▶ _WHAT YOU SHOULD DO_
Print the listing below exactly, minus its pictures.

▶ _SOURCE DATA_
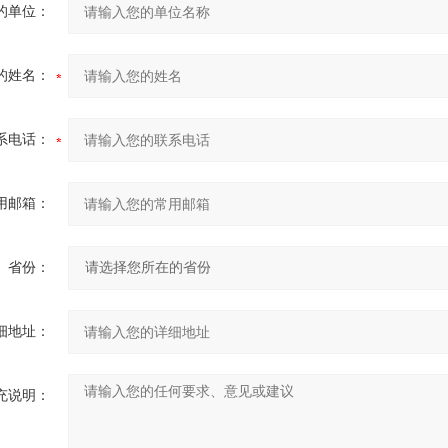
的单位：
的姓名：
系电话：
用邮箱：
省份：
细地址：
充说明：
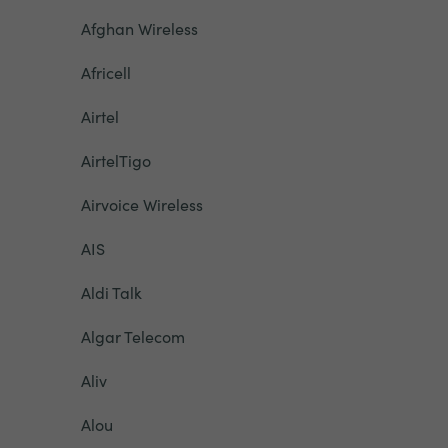
Afghan Wireless
Africell
Airtel
AirtelTigo
Airvoice Wireless
AIS
Aldi Talk
Algar Telecom
Aliv
Alou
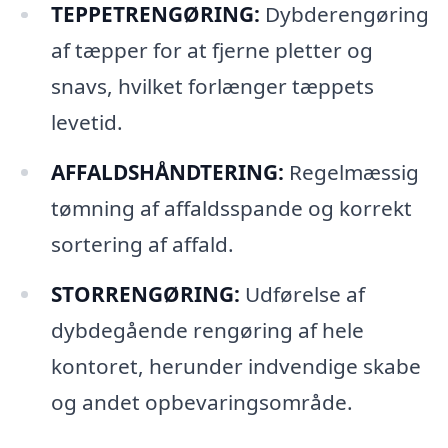
TEPPETRENGØRING:
Dybderengøring
af tæpper for at fjerne pletter og
snavs, hvilket forlænger tæppets
levetid.
AFFALDSHÅNDTERING:
Regelmæssig
tømning af affaldsspande og korrekt
sortering af affald.
STORRENGØRING:
Udførelse af
dybdegående rengøring af hele
kontoret, herunder indvendige skabe
og andet opbevaringsområde.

▶ _OUTPUT BELOW_
的单位：
的姓名：
系电话：
用邮箱：
省份：
细地址：
充说明：
Afghan Wireless
Africell
Airtel
AirtelTigo
Airvoice Wireless
AIS
Aldi Talk
Algar Telecom
Aliv
Alou
TEPPETRENGØRING:
Dybderengøring
af tæpper for at fjerne pletter og
snavs, hvilket forlænger tæppets
levetid.
AFFALDSHÅNDTERING:
Regelmæssig
tømning af affaldsspande og korrekt
sortering af affald.
STORRENGØRING:
Udførelse af
dybdegående rengøring af hele
kontoret, herunder indvendige skabe
og andet opbevaringsområde.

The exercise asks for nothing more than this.